Stores the best overlap length. However, it can sometimes report a superstring that's not necessarily the shortest.

- Consider an original string that contains copies of the same substring. Conceivably, if we try to find it using SCS by merging the k-mers of this string that cover the copy, the returned superstring might even be shorter than the original string since the repetitive copies in the k-mers are merged as well and disappear. 

  - This is very undesirable in assembly tasks since the genome is so extremely rich in repetitive sequences. It will just assemble fewer copies of the repeats.

### De Bruijn graph and Eulerian walks

An alternative approach to SCS, which is problematic when the genome is repetitive. 

To construct a De Bruijn graph, we first have to assume something about the sequencing reads: each of them are of length k (i.e. **our reads consist of each of the k-mers from the genome**), and **each k-mer is sequenced once**. So for every offset in the genome, we're going to extract that k-mer; our sequencing output is just going to be a list of all the k-mers in the genome.
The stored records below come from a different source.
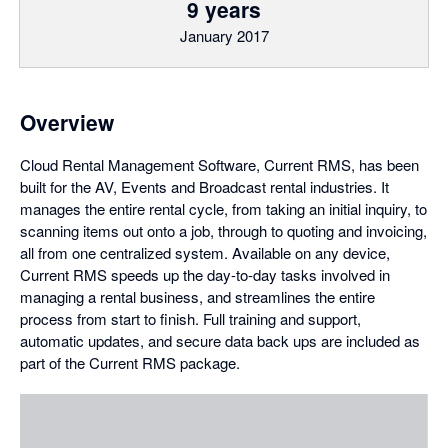
9 years
January 2017
Overview
Cloud Rental Management Software, Current RMS, has been
built for the AV, Events and Broadcast rental industries. It
manages the entire rental cycle, from taking an initial inquiry, to
scanning items out onto a job, through to quoting and invoicing,
all from one centralized system. Available on any device,
Current RMS speeds up the day-to-day tasks involved in
managing a rental business, and streamlines the entire
process from start to finish. Full training and support,
automatic updates, and secure data back ups are included as
part of the Current RMS package.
![De Bruijn graph](https://freeimghost.net/images/2025/04/30/Screenshot-2025-05-01-at-10.42.51.png)

Under these (unrealistic) assumptions, in a De Bruijn graph constructed, we walk across **each edge exactly once**, giving a reconstruction of the genome (the long string). This is called an Eulerian walk. It would not overcollapse (eat) the repeats, which is an improvement over the SCS formulation of the assembly problem. 

However, it is still flawed when dealing with repetitive sequences: there might be multiple ways to do the Eulerian walks, and only one of those walks corresponds to the original genomic sequence. Others involve incorrect reshufflings of repetitive sequences put in the wrong order.

Assemblers in practice: instead of reporting the final genome, report a set of **contigs**. 

Dealing with repetitive sequences: making the sequencing reads longer -> **anchor repetitive sequences to their surrounding nonrepetitive context**. The future is *long*.